Eff that. Dungeons & Dragons thinking. Everything’s so mechanistic, quantitative; we’re too wedded to that. Somebody somewhere is going to want me to roll up Nahadoth’s damn stats even though by his very nature he can never have them — no. No. These are gods. If you can’t write them in a way that transcends game mechanics and the usual genre expectations, go write wizards like everybody else. Or become a better writer.

Must consider these gods qualitatively/holistically.

They are human gods, yes. They love and hate, make stupid decisions and regret them; they laugh and cry. This establishes an obvious and natural limiting factor: emotion. Human motivations. What should an immortal, insanely powerful being fear? The things that make eternal life a torment rather than a pleasure: loneliness, boredom, confinement, pain. What does an immortal, insanely powerful being want? Purpose. Other immortal, insanely powerful beings to share the good moments with. And when you have enough immortal, insanely powerful beings together, all motivated and limited by similar human impulses, reliant on each other to fulfill them, you get: a family.

OK. So the “rules” must emulate those of human social interactions. This creates automatic plausibility because we understand human motivations. At least, we understand them as well as any of us understands our fellow human beings.

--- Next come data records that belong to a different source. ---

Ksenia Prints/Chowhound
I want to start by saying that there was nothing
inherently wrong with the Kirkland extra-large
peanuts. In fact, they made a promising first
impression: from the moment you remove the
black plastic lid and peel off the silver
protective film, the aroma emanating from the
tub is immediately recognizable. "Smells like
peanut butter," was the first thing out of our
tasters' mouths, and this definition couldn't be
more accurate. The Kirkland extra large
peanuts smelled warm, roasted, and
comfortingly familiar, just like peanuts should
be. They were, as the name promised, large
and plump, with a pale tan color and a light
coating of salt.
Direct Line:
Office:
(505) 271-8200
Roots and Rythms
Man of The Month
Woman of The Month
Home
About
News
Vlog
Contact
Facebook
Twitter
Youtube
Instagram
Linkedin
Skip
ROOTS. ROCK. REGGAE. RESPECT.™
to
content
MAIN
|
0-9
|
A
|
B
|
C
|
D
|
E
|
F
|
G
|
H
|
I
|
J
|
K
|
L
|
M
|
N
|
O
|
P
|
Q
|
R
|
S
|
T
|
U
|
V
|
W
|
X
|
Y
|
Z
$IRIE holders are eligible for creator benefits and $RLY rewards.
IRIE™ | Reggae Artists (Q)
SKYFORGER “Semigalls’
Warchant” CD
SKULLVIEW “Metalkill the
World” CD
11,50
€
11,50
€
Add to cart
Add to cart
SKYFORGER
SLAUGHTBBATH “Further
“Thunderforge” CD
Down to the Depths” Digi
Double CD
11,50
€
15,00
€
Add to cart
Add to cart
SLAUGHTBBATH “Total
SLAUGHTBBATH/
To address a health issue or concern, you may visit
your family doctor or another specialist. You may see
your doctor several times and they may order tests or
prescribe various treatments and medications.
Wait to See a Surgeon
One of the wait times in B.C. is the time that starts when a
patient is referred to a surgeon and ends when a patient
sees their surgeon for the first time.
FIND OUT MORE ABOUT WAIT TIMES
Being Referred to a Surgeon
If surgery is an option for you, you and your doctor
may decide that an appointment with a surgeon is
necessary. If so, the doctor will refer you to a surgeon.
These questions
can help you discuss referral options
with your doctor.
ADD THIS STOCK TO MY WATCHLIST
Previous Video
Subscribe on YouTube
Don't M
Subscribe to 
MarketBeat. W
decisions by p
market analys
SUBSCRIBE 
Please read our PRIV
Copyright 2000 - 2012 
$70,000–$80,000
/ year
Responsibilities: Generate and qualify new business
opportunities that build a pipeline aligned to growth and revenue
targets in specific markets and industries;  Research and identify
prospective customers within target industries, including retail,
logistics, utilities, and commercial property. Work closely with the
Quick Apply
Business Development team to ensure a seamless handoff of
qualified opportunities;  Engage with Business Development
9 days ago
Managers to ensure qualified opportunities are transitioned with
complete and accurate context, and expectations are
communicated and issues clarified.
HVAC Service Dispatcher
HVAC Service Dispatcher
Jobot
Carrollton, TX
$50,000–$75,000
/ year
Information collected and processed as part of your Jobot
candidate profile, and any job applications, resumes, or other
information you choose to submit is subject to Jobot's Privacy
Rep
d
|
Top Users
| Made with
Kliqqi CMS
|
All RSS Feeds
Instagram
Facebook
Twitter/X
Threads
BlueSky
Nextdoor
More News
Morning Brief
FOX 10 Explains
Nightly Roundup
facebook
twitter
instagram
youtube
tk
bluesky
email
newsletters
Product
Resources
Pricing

Gods with unlimited power who are detached, incomprehensible, of course that wouldn’t work. But gods who are like us to some degree — not completely! just enough — that makes sense. They must be people, not archetypes.

Let’s walk through what we know so far.

In the beginning there was the Maelstrom, which is just this churning lump of raw WTF. The thing before the Big Bang. And just as a million monkeys typing a million words on a million typewriters will someday crank out Shakespeare, every so often Big M spits out a god. Thus far it’s done so three times, thus resulting in:

-Nahadoth, a god of entropy; the Maelstrom’s truest child
-Itempas, a god of organization; so organized that he tends toward entropy too
-Enefa, a god(dess) of life — life being the result of a balance between entropy and organization

Enefa has the peculiar ability to die and be reborn, so she has become Yeine — different personality, same power. Irrelevant to this analysis, just noting for completeness.

The Three are a unit which just happens to exist in three parts. Individually, each acts as a check on the others’ powers. They are only omnipotent — Maelstrom-equivalent — when they work together; any other time, their power has an upper limit. Let’s call their power Ridiculous-level, because they can do just about anything short of destroying the universe, and they can mess it up pretty good regardless. So powerful, really, that trying to measure their power makes no sense. So let’s stop with this “level” crap. I just said I didn’t want to be mechanistic about this, what the hell, brain.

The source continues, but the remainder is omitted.